(ENTRIES SUPPLIED)

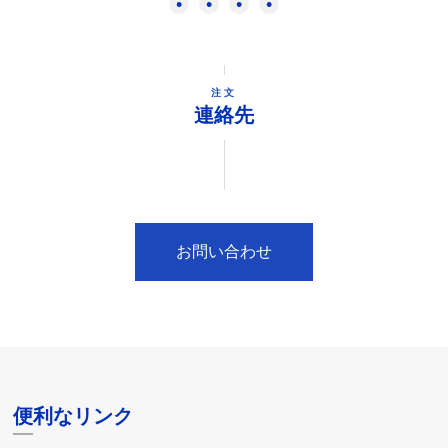
注文
連絡先
お問い合わせ
便利なリンク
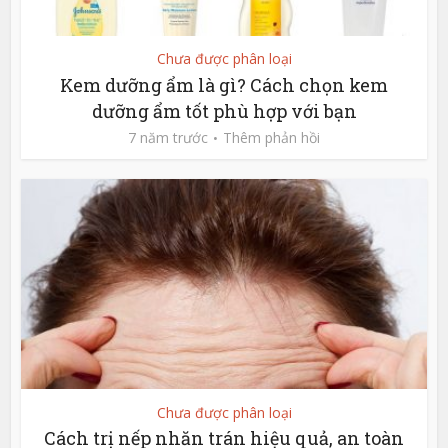
Chưa được phân loại
Kem dưỡng ẩm là gì? Cách chọn kem
dưỡng ẩm tốt phù hợp với bạn
7 năm trước
Thêm phản hồi
Chưa được phân loại
Cách trị nếp nhăn trán hiệu quả, an toàn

(End ENTRIES SUPPLIED)

HOW TO COMPLETE THIS TASK: Your task is to copy every line of the entries that contains the string "dưỡng".

RESULT:
Kem dưỡng ẩm là gì? Cách chọn kem
dưỡng ẩm tốt phù hợp với bạn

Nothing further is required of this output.